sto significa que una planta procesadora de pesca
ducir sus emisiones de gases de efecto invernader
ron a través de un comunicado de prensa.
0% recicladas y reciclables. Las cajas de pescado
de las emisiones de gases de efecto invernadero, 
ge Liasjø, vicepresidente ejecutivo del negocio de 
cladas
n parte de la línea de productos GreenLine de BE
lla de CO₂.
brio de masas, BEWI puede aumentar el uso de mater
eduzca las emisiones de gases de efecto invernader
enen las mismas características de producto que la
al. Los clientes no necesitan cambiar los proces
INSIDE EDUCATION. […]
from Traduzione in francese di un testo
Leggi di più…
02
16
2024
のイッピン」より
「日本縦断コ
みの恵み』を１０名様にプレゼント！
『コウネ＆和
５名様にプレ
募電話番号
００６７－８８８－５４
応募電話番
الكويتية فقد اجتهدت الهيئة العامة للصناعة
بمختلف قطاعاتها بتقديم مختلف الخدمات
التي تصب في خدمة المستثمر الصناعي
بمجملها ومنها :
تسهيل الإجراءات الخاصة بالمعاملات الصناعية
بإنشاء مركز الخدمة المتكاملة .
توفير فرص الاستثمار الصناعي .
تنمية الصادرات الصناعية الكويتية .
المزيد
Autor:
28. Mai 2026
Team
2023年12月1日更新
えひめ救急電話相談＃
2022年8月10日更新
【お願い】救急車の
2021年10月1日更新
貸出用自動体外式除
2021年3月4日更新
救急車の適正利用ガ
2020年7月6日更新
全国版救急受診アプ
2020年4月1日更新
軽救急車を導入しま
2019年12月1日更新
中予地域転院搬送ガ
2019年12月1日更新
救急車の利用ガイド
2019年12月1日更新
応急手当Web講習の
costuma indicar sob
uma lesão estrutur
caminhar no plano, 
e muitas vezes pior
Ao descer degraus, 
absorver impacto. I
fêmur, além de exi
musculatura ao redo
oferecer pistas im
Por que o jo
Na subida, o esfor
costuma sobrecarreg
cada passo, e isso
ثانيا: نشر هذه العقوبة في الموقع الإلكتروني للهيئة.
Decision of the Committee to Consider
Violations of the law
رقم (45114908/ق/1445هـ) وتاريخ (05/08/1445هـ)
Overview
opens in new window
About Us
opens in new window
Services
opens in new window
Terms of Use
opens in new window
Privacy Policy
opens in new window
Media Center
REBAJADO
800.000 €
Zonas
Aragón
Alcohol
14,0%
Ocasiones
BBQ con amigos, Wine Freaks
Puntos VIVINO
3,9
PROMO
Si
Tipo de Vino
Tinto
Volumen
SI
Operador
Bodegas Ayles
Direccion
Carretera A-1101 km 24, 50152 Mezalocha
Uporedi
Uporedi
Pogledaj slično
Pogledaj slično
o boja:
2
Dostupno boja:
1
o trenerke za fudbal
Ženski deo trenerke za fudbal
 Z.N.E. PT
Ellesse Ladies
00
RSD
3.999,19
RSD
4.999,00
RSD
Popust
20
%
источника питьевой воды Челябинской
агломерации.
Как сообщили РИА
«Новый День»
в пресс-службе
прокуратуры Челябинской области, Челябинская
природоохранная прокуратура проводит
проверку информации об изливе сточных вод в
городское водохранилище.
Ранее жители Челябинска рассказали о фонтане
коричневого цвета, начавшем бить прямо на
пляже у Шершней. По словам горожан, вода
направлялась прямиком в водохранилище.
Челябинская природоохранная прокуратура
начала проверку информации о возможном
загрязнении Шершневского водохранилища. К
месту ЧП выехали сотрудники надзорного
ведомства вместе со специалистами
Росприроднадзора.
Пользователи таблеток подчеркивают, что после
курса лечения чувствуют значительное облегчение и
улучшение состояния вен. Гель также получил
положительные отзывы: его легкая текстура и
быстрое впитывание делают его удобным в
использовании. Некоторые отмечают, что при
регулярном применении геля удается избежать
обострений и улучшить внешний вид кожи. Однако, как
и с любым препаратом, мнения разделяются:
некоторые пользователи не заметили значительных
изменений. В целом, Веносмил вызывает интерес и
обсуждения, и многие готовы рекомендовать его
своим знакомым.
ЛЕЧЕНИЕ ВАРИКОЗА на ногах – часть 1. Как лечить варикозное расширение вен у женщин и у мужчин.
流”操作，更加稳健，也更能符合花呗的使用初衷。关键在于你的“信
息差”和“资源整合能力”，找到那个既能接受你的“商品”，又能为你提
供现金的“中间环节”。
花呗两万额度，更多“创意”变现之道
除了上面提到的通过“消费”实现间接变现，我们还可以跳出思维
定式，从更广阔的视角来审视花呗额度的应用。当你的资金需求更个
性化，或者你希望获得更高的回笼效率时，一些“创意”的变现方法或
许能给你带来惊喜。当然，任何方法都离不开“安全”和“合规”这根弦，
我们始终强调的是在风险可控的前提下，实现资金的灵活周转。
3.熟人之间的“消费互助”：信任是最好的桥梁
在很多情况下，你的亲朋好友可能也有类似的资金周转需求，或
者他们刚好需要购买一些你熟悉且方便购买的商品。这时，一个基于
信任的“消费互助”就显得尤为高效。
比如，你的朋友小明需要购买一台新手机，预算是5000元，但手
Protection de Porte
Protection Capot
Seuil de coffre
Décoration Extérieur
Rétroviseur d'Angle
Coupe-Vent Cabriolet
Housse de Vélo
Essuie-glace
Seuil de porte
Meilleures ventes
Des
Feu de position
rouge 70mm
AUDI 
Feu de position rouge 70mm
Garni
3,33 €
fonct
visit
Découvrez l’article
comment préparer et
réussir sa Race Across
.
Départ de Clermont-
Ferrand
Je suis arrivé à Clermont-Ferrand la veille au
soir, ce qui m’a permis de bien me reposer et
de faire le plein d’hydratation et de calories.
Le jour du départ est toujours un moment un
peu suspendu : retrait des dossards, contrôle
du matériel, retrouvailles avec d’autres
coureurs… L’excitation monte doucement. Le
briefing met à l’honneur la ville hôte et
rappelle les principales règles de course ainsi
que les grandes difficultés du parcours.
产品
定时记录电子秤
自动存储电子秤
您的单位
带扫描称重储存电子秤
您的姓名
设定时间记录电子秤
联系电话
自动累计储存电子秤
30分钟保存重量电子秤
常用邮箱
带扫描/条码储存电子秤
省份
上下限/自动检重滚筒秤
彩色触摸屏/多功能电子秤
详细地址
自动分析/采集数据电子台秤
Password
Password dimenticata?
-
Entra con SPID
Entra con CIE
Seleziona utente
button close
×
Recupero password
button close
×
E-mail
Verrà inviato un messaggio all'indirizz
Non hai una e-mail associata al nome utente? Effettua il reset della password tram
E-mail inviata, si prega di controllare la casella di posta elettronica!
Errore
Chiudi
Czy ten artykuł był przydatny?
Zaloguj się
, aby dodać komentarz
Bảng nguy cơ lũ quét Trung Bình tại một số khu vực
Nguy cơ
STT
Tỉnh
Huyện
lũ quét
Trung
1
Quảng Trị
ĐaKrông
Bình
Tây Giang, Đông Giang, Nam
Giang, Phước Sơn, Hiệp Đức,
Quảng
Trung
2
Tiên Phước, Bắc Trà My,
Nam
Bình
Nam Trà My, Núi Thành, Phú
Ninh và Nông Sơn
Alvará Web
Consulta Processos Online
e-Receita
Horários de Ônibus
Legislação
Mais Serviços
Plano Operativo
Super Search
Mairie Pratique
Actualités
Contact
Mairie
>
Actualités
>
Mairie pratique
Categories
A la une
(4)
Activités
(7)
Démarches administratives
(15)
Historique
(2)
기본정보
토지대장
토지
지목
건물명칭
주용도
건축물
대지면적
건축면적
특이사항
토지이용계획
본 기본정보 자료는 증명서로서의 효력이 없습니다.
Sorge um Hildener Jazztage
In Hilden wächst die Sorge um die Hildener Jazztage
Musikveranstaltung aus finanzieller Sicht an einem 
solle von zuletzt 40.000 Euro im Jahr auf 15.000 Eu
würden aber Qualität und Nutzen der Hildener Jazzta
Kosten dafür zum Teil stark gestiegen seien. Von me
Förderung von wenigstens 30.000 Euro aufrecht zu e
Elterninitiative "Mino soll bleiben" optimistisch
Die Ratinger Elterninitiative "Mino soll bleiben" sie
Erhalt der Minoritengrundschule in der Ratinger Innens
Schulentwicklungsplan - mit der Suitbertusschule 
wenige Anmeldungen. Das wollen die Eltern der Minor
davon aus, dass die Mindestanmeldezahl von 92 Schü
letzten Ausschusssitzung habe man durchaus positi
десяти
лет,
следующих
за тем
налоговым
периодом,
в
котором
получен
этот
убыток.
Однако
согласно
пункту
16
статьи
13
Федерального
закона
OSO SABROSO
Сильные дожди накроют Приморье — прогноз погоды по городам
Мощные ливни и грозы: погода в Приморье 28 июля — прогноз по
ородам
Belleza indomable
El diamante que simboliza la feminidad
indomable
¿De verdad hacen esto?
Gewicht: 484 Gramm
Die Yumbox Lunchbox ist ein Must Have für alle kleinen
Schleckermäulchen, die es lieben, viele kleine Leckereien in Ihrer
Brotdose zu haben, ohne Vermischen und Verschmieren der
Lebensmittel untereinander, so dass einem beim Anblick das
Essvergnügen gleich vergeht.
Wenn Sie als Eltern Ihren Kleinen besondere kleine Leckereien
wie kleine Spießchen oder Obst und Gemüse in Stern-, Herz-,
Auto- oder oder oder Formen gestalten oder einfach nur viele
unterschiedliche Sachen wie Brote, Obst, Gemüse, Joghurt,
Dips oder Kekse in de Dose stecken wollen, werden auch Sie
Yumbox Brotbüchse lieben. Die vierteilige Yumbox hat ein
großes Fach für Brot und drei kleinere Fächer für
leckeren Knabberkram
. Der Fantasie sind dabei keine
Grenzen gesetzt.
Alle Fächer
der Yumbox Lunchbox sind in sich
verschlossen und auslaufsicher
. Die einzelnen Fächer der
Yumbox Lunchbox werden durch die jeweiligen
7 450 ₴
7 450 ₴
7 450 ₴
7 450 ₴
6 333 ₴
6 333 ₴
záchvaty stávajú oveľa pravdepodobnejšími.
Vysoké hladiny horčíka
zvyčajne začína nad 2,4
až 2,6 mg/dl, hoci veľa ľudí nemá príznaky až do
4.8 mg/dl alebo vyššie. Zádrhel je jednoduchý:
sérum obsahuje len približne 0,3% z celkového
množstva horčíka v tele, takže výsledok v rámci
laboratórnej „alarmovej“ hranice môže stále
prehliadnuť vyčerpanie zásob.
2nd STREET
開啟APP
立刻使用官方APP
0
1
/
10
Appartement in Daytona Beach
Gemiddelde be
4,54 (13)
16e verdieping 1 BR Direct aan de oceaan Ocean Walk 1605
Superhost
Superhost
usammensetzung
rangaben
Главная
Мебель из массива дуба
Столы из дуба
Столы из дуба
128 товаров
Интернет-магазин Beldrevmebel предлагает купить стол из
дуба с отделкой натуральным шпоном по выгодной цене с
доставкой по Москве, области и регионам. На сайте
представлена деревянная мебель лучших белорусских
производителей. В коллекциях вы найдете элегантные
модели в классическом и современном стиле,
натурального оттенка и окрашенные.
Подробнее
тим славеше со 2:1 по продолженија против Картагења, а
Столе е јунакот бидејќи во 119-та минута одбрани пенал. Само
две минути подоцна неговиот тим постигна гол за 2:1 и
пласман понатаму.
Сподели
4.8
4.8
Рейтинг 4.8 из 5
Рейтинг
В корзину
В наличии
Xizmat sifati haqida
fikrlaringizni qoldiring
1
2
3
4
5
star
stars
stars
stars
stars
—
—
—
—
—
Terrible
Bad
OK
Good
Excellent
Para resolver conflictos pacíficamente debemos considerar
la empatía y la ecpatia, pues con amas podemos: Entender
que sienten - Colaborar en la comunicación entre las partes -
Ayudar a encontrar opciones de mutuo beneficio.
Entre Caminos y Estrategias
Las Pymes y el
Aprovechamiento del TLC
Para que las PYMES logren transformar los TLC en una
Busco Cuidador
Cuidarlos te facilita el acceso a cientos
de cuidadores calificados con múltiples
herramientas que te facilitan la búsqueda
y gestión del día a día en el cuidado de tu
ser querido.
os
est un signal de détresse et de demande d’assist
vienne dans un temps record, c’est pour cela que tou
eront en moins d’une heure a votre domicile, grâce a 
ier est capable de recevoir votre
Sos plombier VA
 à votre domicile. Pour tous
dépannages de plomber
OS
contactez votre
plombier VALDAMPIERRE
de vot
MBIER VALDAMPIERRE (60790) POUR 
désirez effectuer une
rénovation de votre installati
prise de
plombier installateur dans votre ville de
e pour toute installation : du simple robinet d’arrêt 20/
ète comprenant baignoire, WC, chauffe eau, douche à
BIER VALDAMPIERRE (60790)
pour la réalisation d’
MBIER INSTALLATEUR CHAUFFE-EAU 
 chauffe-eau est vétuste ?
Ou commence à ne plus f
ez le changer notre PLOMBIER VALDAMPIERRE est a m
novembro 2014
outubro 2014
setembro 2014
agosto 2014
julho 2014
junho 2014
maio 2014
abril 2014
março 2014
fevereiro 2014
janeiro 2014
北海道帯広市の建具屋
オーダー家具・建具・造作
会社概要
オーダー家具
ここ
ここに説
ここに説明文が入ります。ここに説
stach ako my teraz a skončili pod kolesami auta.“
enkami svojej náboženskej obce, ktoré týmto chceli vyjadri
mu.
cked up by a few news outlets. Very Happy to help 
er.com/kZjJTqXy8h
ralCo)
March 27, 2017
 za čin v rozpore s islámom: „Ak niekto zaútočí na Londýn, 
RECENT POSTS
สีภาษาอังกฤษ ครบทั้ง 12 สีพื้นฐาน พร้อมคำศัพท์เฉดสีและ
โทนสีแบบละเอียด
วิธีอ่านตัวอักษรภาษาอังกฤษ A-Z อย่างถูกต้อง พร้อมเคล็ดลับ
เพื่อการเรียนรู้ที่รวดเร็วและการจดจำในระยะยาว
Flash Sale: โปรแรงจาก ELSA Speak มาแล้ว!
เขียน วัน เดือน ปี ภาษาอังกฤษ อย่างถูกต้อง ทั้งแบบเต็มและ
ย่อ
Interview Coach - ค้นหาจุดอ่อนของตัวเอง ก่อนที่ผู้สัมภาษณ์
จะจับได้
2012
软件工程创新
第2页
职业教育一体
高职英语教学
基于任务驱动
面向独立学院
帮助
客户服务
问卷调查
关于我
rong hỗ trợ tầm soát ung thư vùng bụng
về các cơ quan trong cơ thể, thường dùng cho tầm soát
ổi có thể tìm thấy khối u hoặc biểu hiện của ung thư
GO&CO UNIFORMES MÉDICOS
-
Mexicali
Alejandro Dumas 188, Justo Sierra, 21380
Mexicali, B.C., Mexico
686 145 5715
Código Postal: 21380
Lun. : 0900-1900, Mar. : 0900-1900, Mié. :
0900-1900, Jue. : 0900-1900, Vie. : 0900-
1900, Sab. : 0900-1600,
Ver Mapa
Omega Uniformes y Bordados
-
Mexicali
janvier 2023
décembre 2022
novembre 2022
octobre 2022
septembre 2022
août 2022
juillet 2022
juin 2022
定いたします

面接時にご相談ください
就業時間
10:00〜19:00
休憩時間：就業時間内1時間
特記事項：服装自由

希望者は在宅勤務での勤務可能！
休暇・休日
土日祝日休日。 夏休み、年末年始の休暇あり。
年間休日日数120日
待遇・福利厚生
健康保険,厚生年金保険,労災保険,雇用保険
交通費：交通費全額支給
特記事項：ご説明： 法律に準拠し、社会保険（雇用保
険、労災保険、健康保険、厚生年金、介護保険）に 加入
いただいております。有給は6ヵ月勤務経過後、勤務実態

(Assigned task) Repeat, exactly as they stand above, the lines from the line with "Belleza indomable" to the line with "Schleckermäulchen, die es", both lines included.

(Task output)
Belleza indomable
El diamante que simboliza la feminidad
indomable
¿De verdad hacen esto?
Gewicht: 484 Gramm
Die Yumbox Lunchbox ist ein Must Have für alle kleinen
Schleckermäulchen, die es lieben, viele kleine Leckereien in Ihrer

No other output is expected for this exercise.